# Beer, Tie, Beer, Tie.....



## JRH (Mar 18, 2007)

.....I think I could get used to this tying fly shenanigans.

I decided I was going to start tying flies so I stopped by Orlando Outfitters this evening. Chris was very helpful and showed me the ropes. [smiley=thumbup.gif]


I started with some simple clousers tonite. Here are my first two:












Not that I needed a reason to drink beer before my trip to OO...but in the future, if I ever do need a reason, I can now go sit down at my desk and start tying.


----------



## Guest (Jan 25, 2008)

Very nice but I'm sure you would rather hear that from the "circle". 


Bheer sparks creativity.


----------



## tom_in_orl (Dec 9, 2006)

Very cool. How did you like Flies and Lies Thursday night get together they put on?


----------



## ucfsae81 (Dec 5, 2007)

very nice i need some in chartuese color now


----------



## JRH (Mar 18, 2007)

> Very cool. How did you like Flies and Lies Thursday night get together they put on?

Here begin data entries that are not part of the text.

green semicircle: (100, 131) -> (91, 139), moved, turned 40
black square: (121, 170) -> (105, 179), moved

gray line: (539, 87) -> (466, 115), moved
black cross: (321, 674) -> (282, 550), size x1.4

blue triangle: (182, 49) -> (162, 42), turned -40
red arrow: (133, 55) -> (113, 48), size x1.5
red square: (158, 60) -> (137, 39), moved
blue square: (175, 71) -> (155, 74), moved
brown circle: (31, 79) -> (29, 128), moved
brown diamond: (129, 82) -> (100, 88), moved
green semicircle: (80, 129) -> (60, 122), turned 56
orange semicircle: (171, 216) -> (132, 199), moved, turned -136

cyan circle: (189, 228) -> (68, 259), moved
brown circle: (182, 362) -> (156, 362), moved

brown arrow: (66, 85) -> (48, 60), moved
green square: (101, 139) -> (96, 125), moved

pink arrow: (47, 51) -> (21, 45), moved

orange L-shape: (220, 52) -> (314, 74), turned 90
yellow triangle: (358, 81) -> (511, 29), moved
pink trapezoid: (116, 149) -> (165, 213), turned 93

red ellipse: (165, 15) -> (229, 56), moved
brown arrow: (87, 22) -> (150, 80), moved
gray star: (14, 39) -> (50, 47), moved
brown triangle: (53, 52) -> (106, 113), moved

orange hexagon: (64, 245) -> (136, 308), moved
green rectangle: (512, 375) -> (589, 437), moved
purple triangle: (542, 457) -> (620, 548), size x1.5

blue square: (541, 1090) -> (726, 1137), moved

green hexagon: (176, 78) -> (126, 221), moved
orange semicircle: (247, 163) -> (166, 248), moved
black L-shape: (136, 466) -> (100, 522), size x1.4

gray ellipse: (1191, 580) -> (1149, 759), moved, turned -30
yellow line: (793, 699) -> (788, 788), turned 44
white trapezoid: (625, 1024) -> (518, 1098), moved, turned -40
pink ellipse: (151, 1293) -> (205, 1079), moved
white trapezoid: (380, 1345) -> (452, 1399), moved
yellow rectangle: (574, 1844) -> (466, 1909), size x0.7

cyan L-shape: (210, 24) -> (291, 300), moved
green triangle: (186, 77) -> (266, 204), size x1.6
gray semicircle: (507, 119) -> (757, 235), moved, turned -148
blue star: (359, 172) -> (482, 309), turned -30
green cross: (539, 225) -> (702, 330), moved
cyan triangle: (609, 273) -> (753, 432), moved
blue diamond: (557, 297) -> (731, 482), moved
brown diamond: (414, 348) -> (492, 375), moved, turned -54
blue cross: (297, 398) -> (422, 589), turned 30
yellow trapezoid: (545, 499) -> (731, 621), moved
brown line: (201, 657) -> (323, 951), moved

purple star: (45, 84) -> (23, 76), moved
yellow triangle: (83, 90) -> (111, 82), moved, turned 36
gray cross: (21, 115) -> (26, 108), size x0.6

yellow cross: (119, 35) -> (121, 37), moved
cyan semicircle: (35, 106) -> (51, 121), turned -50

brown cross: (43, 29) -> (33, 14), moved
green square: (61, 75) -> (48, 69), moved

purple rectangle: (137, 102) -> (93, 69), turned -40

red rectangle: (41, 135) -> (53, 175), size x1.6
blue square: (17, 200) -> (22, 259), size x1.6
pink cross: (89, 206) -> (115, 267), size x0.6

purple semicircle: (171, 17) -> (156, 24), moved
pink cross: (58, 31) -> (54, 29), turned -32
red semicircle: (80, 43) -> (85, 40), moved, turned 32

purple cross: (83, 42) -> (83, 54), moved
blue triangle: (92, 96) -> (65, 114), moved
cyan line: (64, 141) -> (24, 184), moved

They didn't have it last night. He told me they're gonna start it up again the 1st or 2nd Thursday in February. 

He's also gonna start some fly tying classes for beginner and advanced tying. I can't remember the exact details, but anyone can call him at the shop and get the info. Sounds pretty cool.


----------



## Spook (Apr 6, 2007)

Nice job. My first attempts were way crazier looking than that. Those will definitely catch some fish for you. As far as I'm concerned, beer, tie, beer, tie, etc. is the perfect way to wile away the time when when it's too windy/rainy to fish. Check out the Borski DVD's. Cool stuff, and they'll give you some good ideas for coming up with your own patterns.


----------



## deerfly (Mar 10, 2007)

Jason, those look excellent. Like spook said, my first attempts were pretty hideous too, hell even some of my recent stuff is pretty hideous.  Now go catch something on them and you'll be ruined for life to fish with anything but your own flies. - eric


----------



## iMacattack (Dec 11, 2006)

I don't get it... where are the pictures of the beer? ;D  

Nice work!

Cheers


----------



## JRH (Mar 18, 2007)

First couple attempts at seaducers. I think I need less material and maybe a little better selection in the size of saddles I pick out for the tail and body. The chartreuse has a loop weedguard, which was also my first attempt.


----------



## tom_in_orl (Dec 9, 2006)

Looks good. I would like to see how you make a weed guard properly. Anyone have pictures or a link?


----------



## ucfsae81 (Dec 5, 2007)

i really like the chartreuse and the size is good too b/c i haven't seen any that big before looks like they would work good


----------



## JRH (Mar 18, 2007)

> Looks good. I would like to see how you make a weed guard properly. Anyone have pictures or a link?



Not a loop like I tied, but here is one example of a weedguard(and a great website with videos):
www.fishbuzz.tv (Click "Fly Fishing" --> "Tips" --> "Weed Guard")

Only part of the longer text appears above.